Thank you. And I show our last question comes from the line of David Nierengarten from Wedbush Securities. Please go ahead.
... Hey, thanks for taking the question. Nice to see the brain activity, nice to see drugs do what they're designed to do. I had a question on the future development pathways, especially in the frontline setting. When you think about, you know, I mean, I think it's a little bit clear how you could pursue approval in the post Amivantamab study setting, but looking maybe on a finer point on the other routes to approval. First, on the, you know, single agent plus or minus brain mets, and maybe Dr. Spira can comment on this too. I mean, it would seem, assuming Amivantamab gets approval, that you would have a study that's weighted anyway towards patients who present with brain mets.
So is that, is it really, you know, the best route to look at, you know, plus or minus brain mets, I mean, if the advantage of the drug is in CNS activity? And then looking at the combination study with Amivantamab or potential combinations, frontline look, do you have any preclinical safety combination data? I'm just curious, like, some of the gating factors for going into a combo study. Thanks.
So with respect to your first question, I think, your question is, you know, do we have an opportunity in the frontline setting if Ami chemo has a label there? I think, you know, the opportunity we see is that, you know, we have, Ami chemo, we don't think will have any mention of CNS activity within their label. And so that represents still an unmet need within that patient population. And so we feel, if we can develop our dataset more fully, to demonstrate, systemic but also compelling CNS activity, there still remains the opportunity for a treatment-naive, you know, post-chemotherapy treatment-naive, indication, for ORIC-114. So I mean, I think, you know...
But your point is taken, and you know, since we have treated so many patients and seen such good activity post Amivantamab, it's not an either/or for us. We're gonna develop both indications, and you know, make decisions as that data develop.
Maybe-
In terms of the-
For Dr. Spira. Yeah. Maybe for Dr. Spira, if he is presented with a patient who shows up with brain mets, and he has these options, I mean, would you prefer to treat the patient with a combo of, assuming the safety supports it, but treating the patient with a combination of Amivantamab and one fourteen? Or would you, you know, likely reach for a monotherapy with one fourteen? I'm just kind of curious what your, you know, gut instinct is on combo versus single agents.

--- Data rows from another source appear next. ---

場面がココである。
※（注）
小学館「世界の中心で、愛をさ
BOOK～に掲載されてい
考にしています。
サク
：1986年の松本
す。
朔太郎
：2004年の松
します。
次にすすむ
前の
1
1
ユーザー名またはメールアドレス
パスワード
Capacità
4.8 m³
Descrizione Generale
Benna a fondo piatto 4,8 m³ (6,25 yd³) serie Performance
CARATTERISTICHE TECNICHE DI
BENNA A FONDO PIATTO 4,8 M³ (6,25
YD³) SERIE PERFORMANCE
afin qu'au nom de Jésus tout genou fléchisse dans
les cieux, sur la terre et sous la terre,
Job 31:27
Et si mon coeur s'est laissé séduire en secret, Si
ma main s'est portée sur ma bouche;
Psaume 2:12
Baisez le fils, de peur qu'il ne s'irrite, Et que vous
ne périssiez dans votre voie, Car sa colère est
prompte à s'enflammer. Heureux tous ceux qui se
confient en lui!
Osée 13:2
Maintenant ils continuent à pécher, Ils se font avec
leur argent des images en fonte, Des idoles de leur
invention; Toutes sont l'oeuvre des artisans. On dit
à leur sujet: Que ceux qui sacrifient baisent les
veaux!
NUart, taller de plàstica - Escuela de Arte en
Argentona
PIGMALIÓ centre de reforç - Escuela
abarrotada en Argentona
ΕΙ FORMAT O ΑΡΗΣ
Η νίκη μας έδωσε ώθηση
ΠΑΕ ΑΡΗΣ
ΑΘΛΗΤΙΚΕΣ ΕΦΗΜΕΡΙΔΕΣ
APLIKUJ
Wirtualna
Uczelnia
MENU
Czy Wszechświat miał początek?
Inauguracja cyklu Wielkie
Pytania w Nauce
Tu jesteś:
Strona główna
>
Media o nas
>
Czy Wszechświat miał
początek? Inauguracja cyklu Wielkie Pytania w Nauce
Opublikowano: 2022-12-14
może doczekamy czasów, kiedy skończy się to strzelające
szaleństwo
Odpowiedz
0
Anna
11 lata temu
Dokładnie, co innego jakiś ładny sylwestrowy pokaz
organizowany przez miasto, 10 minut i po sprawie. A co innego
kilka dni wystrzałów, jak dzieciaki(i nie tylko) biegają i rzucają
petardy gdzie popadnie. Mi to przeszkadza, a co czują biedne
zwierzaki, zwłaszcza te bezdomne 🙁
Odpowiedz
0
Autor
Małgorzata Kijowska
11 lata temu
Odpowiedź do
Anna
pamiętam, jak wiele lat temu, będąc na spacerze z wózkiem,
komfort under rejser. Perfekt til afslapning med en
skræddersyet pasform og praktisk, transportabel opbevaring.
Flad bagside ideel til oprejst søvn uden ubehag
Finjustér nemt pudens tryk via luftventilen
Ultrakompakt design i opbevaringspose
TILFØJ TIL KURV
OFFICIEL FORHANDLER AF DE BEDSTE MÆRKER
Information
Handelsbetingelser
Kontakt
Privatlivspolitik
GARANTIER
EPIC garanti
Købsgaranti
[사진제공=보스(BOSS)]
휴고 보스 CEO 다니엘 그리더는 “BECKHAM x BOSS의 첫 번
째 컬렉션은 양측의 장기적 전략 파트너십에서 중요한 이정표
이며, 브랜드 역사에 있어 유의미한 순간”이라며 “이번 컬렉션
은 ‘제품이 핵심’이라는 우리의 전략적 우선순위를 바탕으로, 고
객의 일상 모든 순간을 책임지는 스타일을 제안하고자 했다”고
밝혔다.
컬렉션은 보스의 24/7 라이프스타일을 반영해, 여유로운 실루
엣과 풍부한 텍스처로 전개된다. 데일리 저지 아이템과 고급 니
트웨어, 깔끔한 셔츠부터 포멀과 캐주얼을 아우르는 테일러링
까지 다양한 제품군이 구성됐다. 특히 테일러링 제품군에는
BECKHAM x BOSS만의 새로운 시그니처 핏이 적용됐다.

It's a great question. I think it's a little premature. I think that's gonna a lot-
Yeah
... depend on the efficacy and the staring at it. At the end of the day, it'll depend on, A, the label, and then, B, the subtleties, and C, you know as well as I, when this comes about, and if they were both approved, and you ask 50 KOLs, you'll get 75 different answers. So great question. I mean, I think the key thing is if it's approved with brain mets, we would use one fourteen in one way or another, and it really just depends upon the other subtleties of the data.

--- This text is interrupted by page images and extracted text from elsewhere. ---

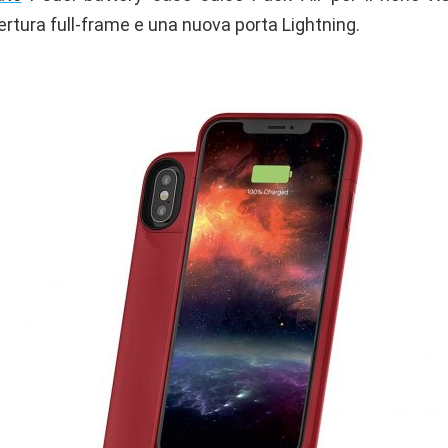
rtura full-frame e una nuova porta Lightning.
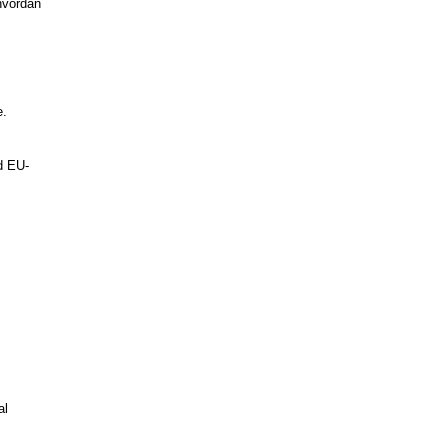
hvordan
e.
ed EU-
al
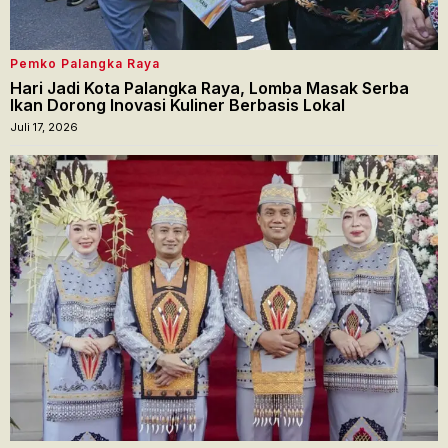
Pemko Palangka Raya
Hari Jadi Kota Palangka Raya, Lomba Masak Serba
Ikan Dorong Inovasi Kuliner Berbasis Lokal
Juli 17, 2026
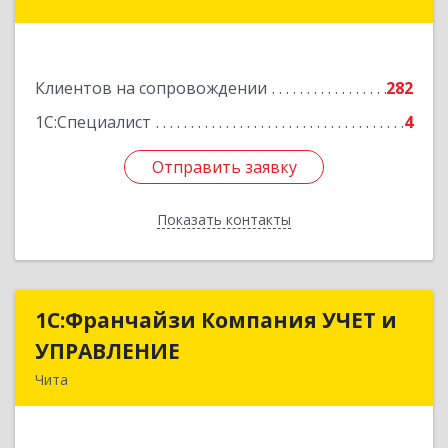
Красноярская ул, дом № 24, корпус а, оф.401
Подробнее
Клиентов на сопровождении
282
1С:Специалист
4
Отправить заявку
Отправить заявку
Показать контакты
Назад
1С:Франчайзи Компания УЧЕТ и
1С:Франчайзи Компания УЧЕТ и
УПРАВЛЕНИЕ
УПРАВЛЕНИЕ
Чита
672038, Забайкальский край, Чита г, Нагорная
ул, дом № 81а, пом.1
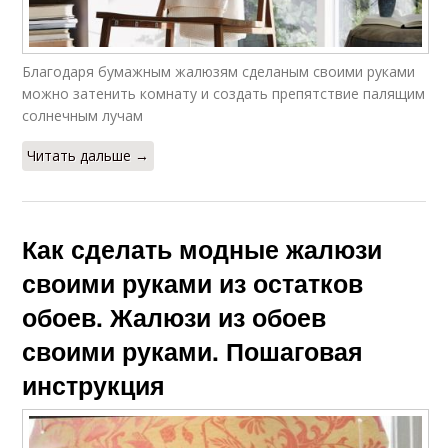
Благодаря бумажным жалюзям сделаным своими руками
можно затенить комнату и создать препятствие палящим
солнечным лучам
Читать дальше →
Как сделать модные жалюзи
своими руками из остатков
обоев. Жалюзи из обоев
своими руками. Пошаговая
инструкция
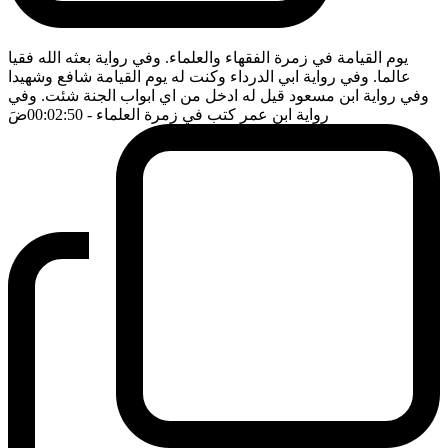
يوم القيامة في زمرة الفقهاء والعلماء. وفي رواية بعثه الله فقيا
عالما. وفي رواية ابي الدرداء وكنت له يوم القيامة شافع وشهيدا
وفي رواية ابن مسعود قيل له ادخل من اي ابواب الجنة شئت. وفي
رواية ابن عمر كتب في زمرة العلماء
- 00:02:50
ضَ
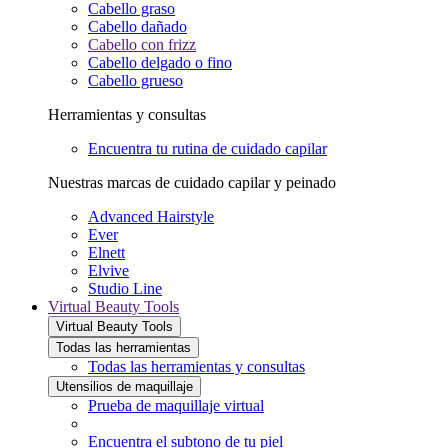
Cabello graso
Cabello dañado
Cabello con frizz
Cabello delgado o fino
Cabello grueso
Herramientas y consultas
Encuentra tu rutina de cuidado capilar
Nuestras marcas de cuidado capilar y peinado
Advanced Hairstyle
Ever
Elnett
Elvive
Studio Line
Virtual Beauty Tools
Virtual Beauty Tools
Todas las herramientas
Todas las herramientas y consultas
Utensilios de maquillaje
Prueba de maquillaje virtual
Encuentra el subtono de tu piel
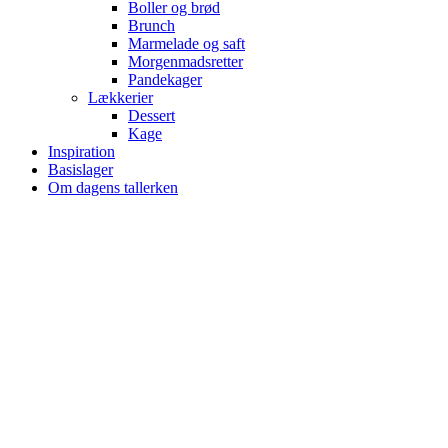
Boller og brød
Brunch
Marmelade og saft
Morgenmadsretter
Pandekager
Lækkerier
Dessert
Kage
Inspiration
Basislager
Om dagens tallerken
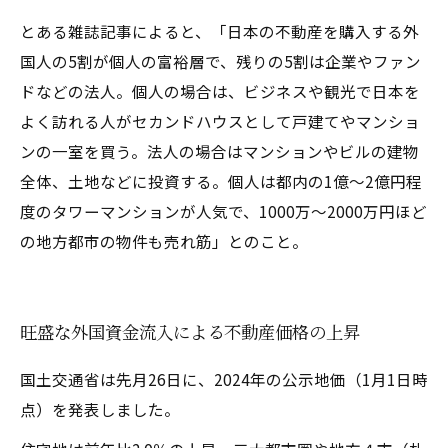
とある雑誌記事によると、「日本の不動産を購入する外
国人の5割が個人の富裕層で、残りの5割は企業やファン
ドなどの法人。個人の場合は、ビジネスや観光で日本を
よく訪れる人がセカンドハウスとして戸建てやマンショ
ンの一室を買う。法人の場合はマンションやビルの建物
全体、土地などに投資する。個人は都内の1億～2億円程
度のタワーマンションが人気で、1000万～2000万円ほど
の地方都市の物件も売れ筋」とのこと。
旺盛な外国資金流入による不動産価格の上昇
国土交通省は先月26日に、2024年の公示地価（1月1日時
点）を発表しました。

And then, David, if you're asking specifically on the either/or question in the setting of a, you know, a registrational study that we'd be running, we don't look at it-
Yeah
... as either/or. We'd actually look at both, at running both of those studies. And the good news is, as we can see, even from our phase 1 experience, there's plenty of these EGFR exon 20 patients that we could easily enroll both of those studies.
Okay. Yeah, it's a little bit of a curiosity, you know, if you would see one arm excel, you know, recruiting patients faster than the other one, you know, kind of how you saw that development factor, but that makes sense. So, yeah, kind of trying to, you know, feel you out on the timing involved with, you know, those studies, you know, potentially. I know it's far out, far in the future, but thanks for the details.

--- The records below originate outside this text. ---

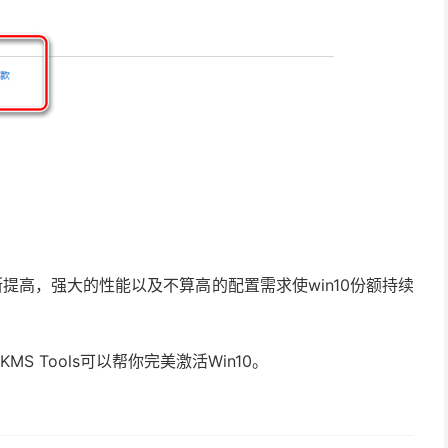
断提高，强大的性能以及不算高的配置需求使win10份额持续
S Tools可以帮你完美激活Win10。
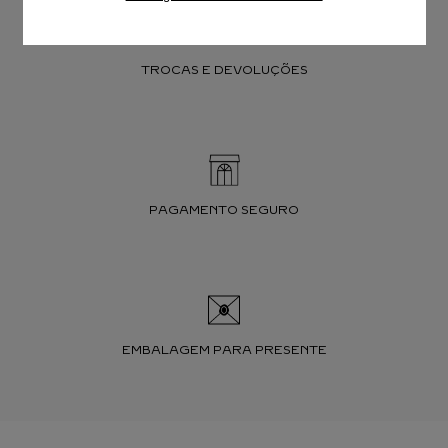
TROCAS E DEVOLUÇÕES
PAGAMENTO SEGURO
EMBALAGEM PARA PRESENTE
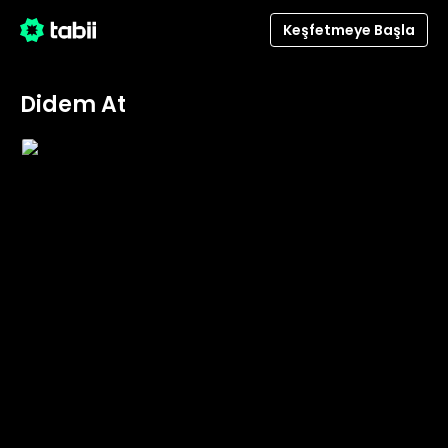
Keşfetmeye Başla
Didem At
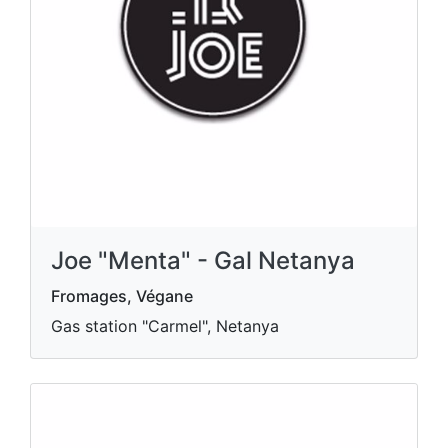
Joe "Menta" - Gal Netanya
Fromages, Végane
Gas station "Carmel", Netanya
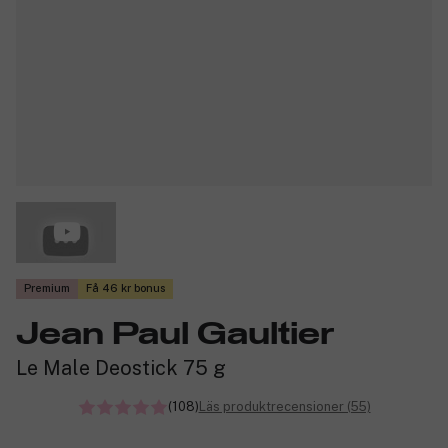
Premium
Få 46 kr bonus
Jean Paul Gaultier
Le Male Deostick 75 g
(108)
Läs produktrecensioner (55)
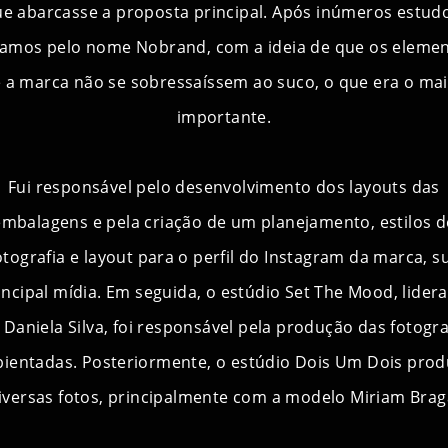
e abarcasse a proposta principal. Após inúmeros estud
amos pelo nome Nobrand, com a ideia de que os eleme
e a marca não se sobressaíssem ao suco, o que era o mai
importante.
Fui responsável pelo desenvolvimento dos layouts das
embalagens e pela criação de um planejamento, estilos d
otografia e layout para o perfil do Instagram da marca, s
incipal mídia. Em seguida, o estúdio Set The Mood, lider
 Daniela Silva, foi responsável pela produção das fotogra
ientadas. Posteriormente, o estúdio Dois Um Dois prod
iversas fotos, principalmente com a modelo Miriam Brag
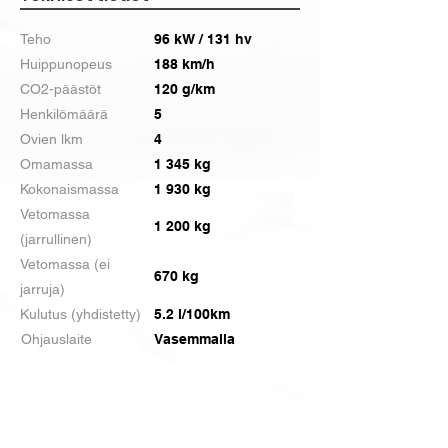
Teho
96 kW / 131 hv
Huippunopeus
188 km/h
CO2-päästöt
120 g/km
Henkilömäärä
5
Ovien lkm
4
Omamassa
1 345 kg
Kokonaismassa
1 930 kg
Vetomassa
1 200 kg
(jarrullinen)
Vetomassa (ei
670 kg
jarruja)
Kulutus (yhdistetty)
5.2 l/100km
Ohjauslaite
Vasemmalla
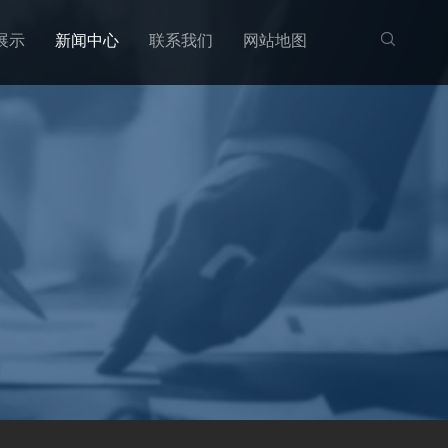
展示
新闻中心
联系我们
网站地图

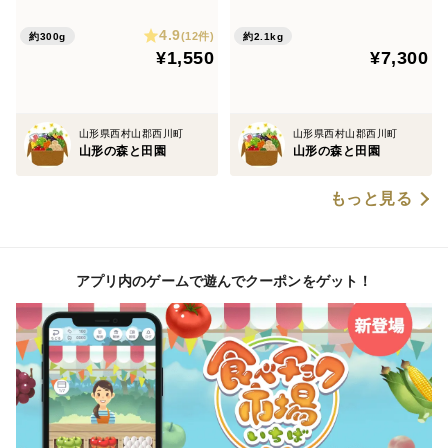
り ギフト
4.9
(12件)
約300g
約2.1kg
¥1,550
¥7,300
山形県西村山郡西川町
山形県西村山郡西川町
山形の森と田園
山形の森と田園
もっと見る
アプリ内のゲームで遊んでクーポンをゲット！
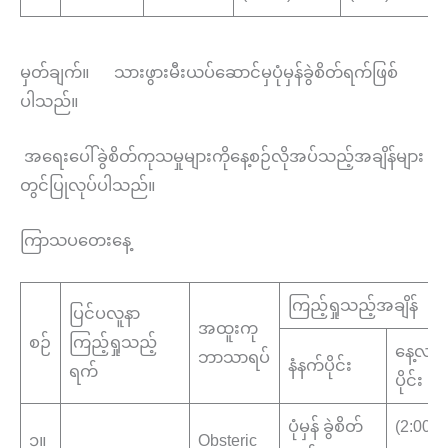
မှတ်ချက်။ သားဖွားမီးယပ်ဆောင်မှပုံမှန်ခွဲစိတ်ရက်ဖြစ်
ပါသည်။
အရေးပေါ်ခွဲစိတ်ကုသမှုများကိုနေ့စဉ်လိုအပ်သည့်အချိန်များ
တွင်ပြုလုပ်ပါသည်။
ကြာသပတေးနေ့
ကြည့်ရှုသည့်အချိန်
ပြင်ပလူနာ
အထူးကု
စဉ်
ကြည့်ရှုသည့်
နေ့လည
ဘာသာရပ်
နံနက်ပိုင်း
ရက်
ပိုင်း
ပုံမှန် ခွဲစိတ်
(2:00)
၁။
Obsteric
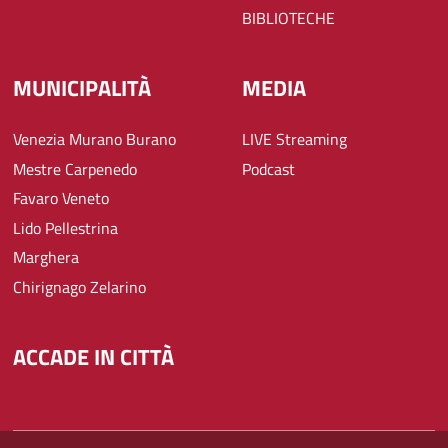
BIBLIOTECHE
MUNICIPALITÀ
MEDIA
Venezia Murano Burano
LIVE Streaming
Mestre Carpenedo
Podcast
Favaro Veneto
Lido Pellestrina
Marghera
Chirignago Zelarino
ACCADE IN CITTÀ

Yeah, great question. Actually, just given the nature of the trials in this space, David, I'd say it's actually not that far out in the future.
No, yeah.
We are actively planning and thinking through the considerations right now. It's a great question.
Thanks.
Thank you.
Thank you. That concludes our Q&A session and today's conference call. Thank you all for participating. You may all disconnect at this time.